Choosing sampling depth


My samples have very different read counts with a minimum of 2 and maximum of 95,118. This makes it difficult for me to choose an appropriate sampling depth. Any suggestions?

Hi @Negin

The goal of rarefaction is to optimize for feature and sample based loss. You need to determine what’s most important for your analysis and your community. This depends on the type of community you’re dealing with and your overall sample size. It’s a lot of judgement and there isn’t a single right answer.

That said, In my work, I dont rarify below 1000 sequences/sample. My personal preference is around 5000 seqs/sample, but that’s somewhat subjective and based on the type of sample I typically work with, my sequencing and OTU picking/denoising protocols. But, past the 1000 seq/sample threshold, my goal is to retain as many samples as possible.
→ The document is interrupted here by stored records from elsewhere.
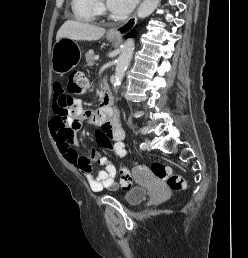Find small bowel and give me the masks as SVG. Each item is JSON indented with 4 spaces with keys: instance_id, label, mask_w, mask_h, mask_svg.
I'll list each match as a JSON object with an SVG mask.
<instances>
[{
    "instance_id": "1",
    "label": "small bowel",
    "mask_w": 248,
    "mask_h": 258,
    "mask_svg": "<svg viewBox=\"0 0 248 258\" xmlns=\"http://www.w3.org/2000/svg\"><path fill=\"white\" fill-rule=\"evenodd\" d=\"M52 107L54 115L50 121V128L57 146L66 160L84 174L91 190L101 192L104 189L116 191L120 187L129 188L115 182L116 167L97 150L92 149L88 156H79L76 151L79 147L76 133L84 121H92L100 126L106 138L113 141L115 154H120L121 158H124L126 156L123 143L124 131L113 114H106L101 108L83 109L82 102L79 99H73L60 83L54 85ZM93 162H98L105 168L95 174L91 166Z\"/></svg>"
}]
</instances>
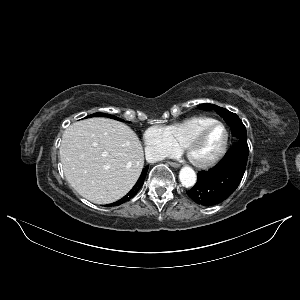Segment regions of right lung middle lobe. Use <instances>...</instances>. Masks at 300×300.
I'll return each instance as SVG.
<instances>
[{"instance_id": "obj_1", "label": "right lung middle lobe", "mask_w": 300, "mask_h": 300, "mask_svg": "<svg viewBox=\"0 0 300 300\" xmlns=\"http://www.w3.org/2000/svg\"><path fill=\"white\" fill-rule=\"evenodd\" d=\"M93 116L108 117V118L120 120L118 117H115V116H112V115H108V114H104V113H95V114L90 115L88 117H93Z\"/></svg>"}]
</instances>
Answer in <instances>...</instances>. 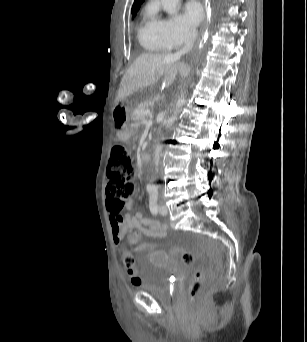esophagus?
I'll list each match as a JSON object with an SVG mask.
<instances>
[{
    "instance_id": "obj_1",
    "label": "esophagus",
    "mask_w": 307,
    "mask_h": 342,
    "mask_svg": "<svg viewBox=\"0 0 307 342\" xmlns=\"http://www.w3.org/2000/svg\"><path fill=\"white\" fill-rule=\"evenodd\" d=\"M204 9L206 10V6H204ZM206 20H207V18L203 21V26L205 27V25H206Z\"/></svg>"
}]
</instances>
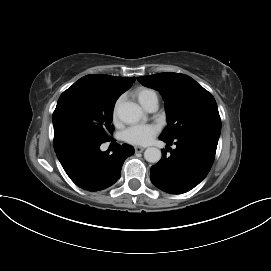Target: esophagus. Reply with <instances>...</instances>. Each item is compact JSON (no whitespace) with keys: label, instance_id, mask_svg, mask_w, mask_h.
<instances>
[{"label":"esophagus","instance_id":"34e87169","mask_svg":"<svg viewBox=\"0 0 271 271\" xmlns=\"http://www.w3.org/2000/svg\"><path fill=\"white\" fill-rule=\"evenodd\" d=\"M144 147H141V146H135V152L136 153H141V152H143L144 151Z\"/></svg>","mask_w":271,"mask_h":271}]
</instances>
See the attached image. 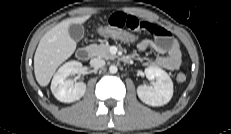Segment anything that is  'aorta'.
Segmentation results:
<instances>
[{
    "label": "aorta",
    "mask_w": 231,
    "mask_h": 134,
    "mask_svg": "<svg viewBox=\"0 0 231 134\" xmlns=\"http://www.w3.org/2000/svg\"><path fill=\"white\" fill-rule=\"evenodd\" d=\"M109 71H110V73L115 74V73H117L118 68H117L116 65H111V66L109 67Z\"/></svg>",
    "instance_id": "aorta-1"
}]
</instances>
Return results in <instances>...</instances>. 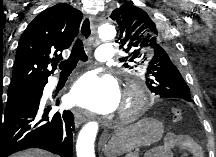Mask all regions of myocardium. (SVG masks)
<instances>
[{
	"mask_svg": "<svg viewBox=\"0 0 216 157\" xmlns=\"http://www.w3.org/2000/svg\"><path fill=\"white\" fill-rule=\"evenodd\" d=\"M146 97L142 89L138 86L131 87L125 93L120 116L124 120H132L145 107Z\"/></svg>",
	"mask_w": 216,
	"mask_h": 157,
	"instance_id": "obj_1",
	"label": "myocardium"
}]
</instances>
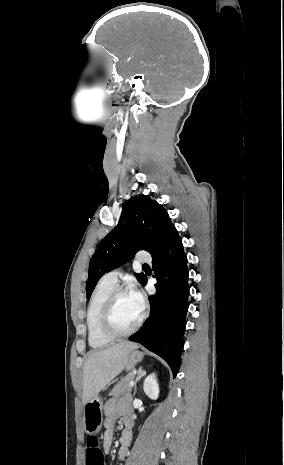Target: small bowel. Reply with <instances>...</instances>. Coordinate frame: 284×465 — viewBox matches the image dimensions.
<instances>
[{"label":"small bowel","instance_id":"small-bowel-1","mask_svg":"<svg viewBox=\"0 0 284 465\" xmlns=\"http://www.w3.org/2000/svg\"><path fill=\"white\" fill-rule=\"evenodd\" d=\"M104 412L105 431L103 434V449L106 453L110 451L113 443L116 422L121 419L125 426L120 436V447L118 451L119 465H124V460L132 441L131 415L129 412L128 400L110 398L104 405Z\"/></svg>","mask_w":284,"mask_h":465}]
</instances>
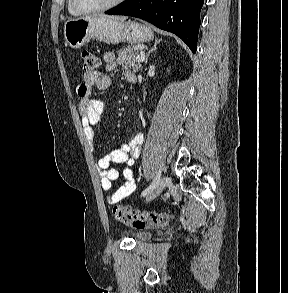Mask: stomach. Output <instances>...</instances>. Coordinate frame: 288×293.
<instances>
[{
    "instance_id": "stomach-1",
    "label": "stomach",
    "mask_w": 288,
    "mask_h": 293,
    "mask_svg": "<svg viewBox=\"0 0 288 293\" xmlns=\"http://www.w3.org/2000/svg\"><path fill=\"white\" fill-rule=\"evenodd\" d=\"M64 37L68 46L78 49L93 39L108 44L148 42L153 39V32L149 27L135 21L89 16L67 20Z\"/></svg>"
}]
</instances>
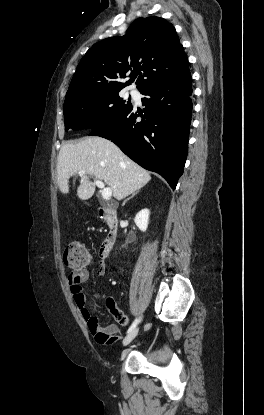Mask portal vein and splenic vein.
<instances>
[{
    "instance_id": "1",
    "label": "portal vein and splenic vein",
    "mask_w": 264,
    "mask_h": 415,
    "mask_svg": "<svg viewBox=\"0 0 264 415\" xmlns=\"http://www.w3.org/2000/svg\"><path fill=\"white\" fill-rule=\"evenodd\" d=\"M78 174H79L80 176H82V175H84V174H85V171H84V170H80V171L78 172ZM95 185H96L98 188H100V189H101V195H102V197H103L105 200H110V198H111V196H112V190H111V188H109V187H105V184H104L102 181H100V180H96V181H95Z\"/></svg>"
}]
</instances>
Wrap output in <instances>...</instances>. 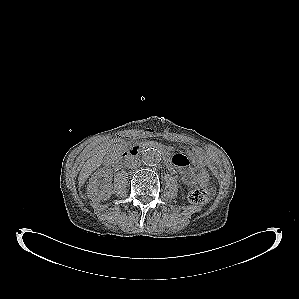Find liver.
Returning <instances> with one entry per match:
<instances>
[{
    "mask_svg": "<svg viewBox=\"0 0 299 299\" xmlns=\"http://www.w3.org/2000/svg\"><path fill=\"white\" fill-rule=\"evenodd\" d=\"M108 149L109 145H103L89 160H87L78 177L79 186H82L91 173L100 167L103 162V157L106 155Z\"/></svg>",
    "mask_w": 299,
    "mask_h": 299,
    "instance_id": "obj_1",
    "label": "liver"
}]
</instances>
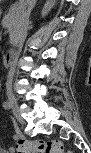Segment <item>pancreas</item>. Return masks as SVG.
<instances>
[{
	"label": "pancreas",
	"mask_w": 91,
	"mask_h": 153,
	"mask_svg": "<svg viewBox=\"0 0 91 153\" xmlns=\"http://www.w3.org/2000/svg\"><path fill=\"white\" fill-rule=\"evenodd\" d=\"M2 24L7 28V32L10 35V43L15 45L18 39L19 32L22 28V16L21 13L12 7L8 14L2 20Z\"/></svg>",
	"instance_id": "obj_1"
}]
</instances>
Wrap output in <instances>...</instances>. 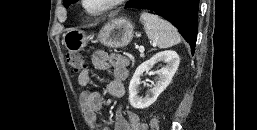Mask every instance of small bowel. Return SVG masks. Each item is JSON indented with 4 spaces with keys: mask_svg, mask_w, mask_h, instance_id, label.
Returning <instances> with one entry per match:
<instances>
[{
    "mask_svg": "<svg viewBox=\"0 0 257 130\" xmlns=\"http://www.w3.org/2000/svg\"><path fill=\"white\" fill-rule=\"evenodd\" d=\"M93 66L96 69H111L112 78L107 83L108 93L121 98L125 93L124 81L128 77L129 60L124 55L107 54L103 51L96 52L92 57ZM93 77L90 68H84L78 75V84L85 88L80 94V101L88 116L95 122L98 130H109L98 121L97 114L102 109L103 101L99 92L87 89ZM115 130H147V125L142 122L139 116L131 111L125 113L119 110L116 115Z\"/></svg>",
    "mask_w": 257,
    "mask_h": 130,
    "instance_id": "obj_1",
    "label": "small bowel"
}]
</instances>
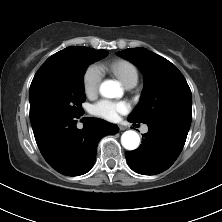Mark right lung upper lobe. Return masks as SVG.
Instances as JSON below:
<instances>
[{"label":"right lung upper lobe","instance_id":"right-lung-upper-lobe-1","mask_svg":"<svg viewBox=\"0 0 222 222\" xmlns=\"http://www.w3.org/2000/svg\"><path fill=\"white\" fill-rule=\"evenodd\" d=\"M72 47H77V46H72ZM72 47H68V48L63 49V50H61V51H59V52H64V51H67L68 49H70V48H72Z\"/></svg>","mask_w":222,"mask_h":222}]
</instances>
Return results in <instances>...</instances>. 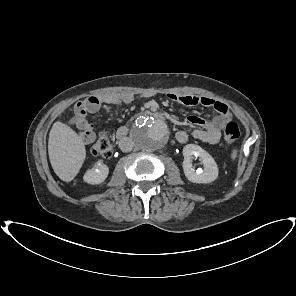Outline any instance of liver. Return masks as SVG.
<instances>
[{
    "instance_id": "6515ba94",
    "label": "liver",
    "mask_w": 296,
    "mask_h": 296,
    "mask_svg": "<svg viewBox=\"0 0 296 296\" xmlns=\"http://www.w3.org/2000/svg\"><path fill=\"white\" fill-rule=\"evenodd\" d=\"M48 154L56 175L70 182L82 167L86 149L81 137L73 129L57 121L49 133Z\"/></svg>"
}]
</instances>
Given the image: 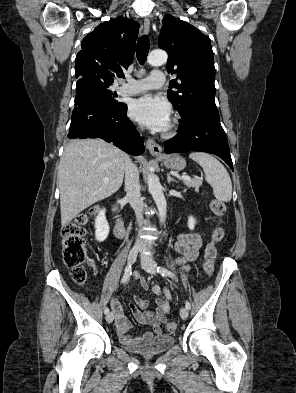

So, I would absolutely discard anything below 1000 sequences/sample. Based on your sample size, you will lose a lot of samples that you might need in your analysis if you go much deeper. But, if you wanted to go deeper, you may also choose to do so. I often try to find things that look like natural breaks in my samples. So, if you wanted to go deeper than 1000 sequences/sample, you might look at the more than 1500 sequence/sample jump in depth between BRH1477519 and NC3.

Your Q2 artefact should help you characterise the number of samples and sequences that you’re losing in the filtering.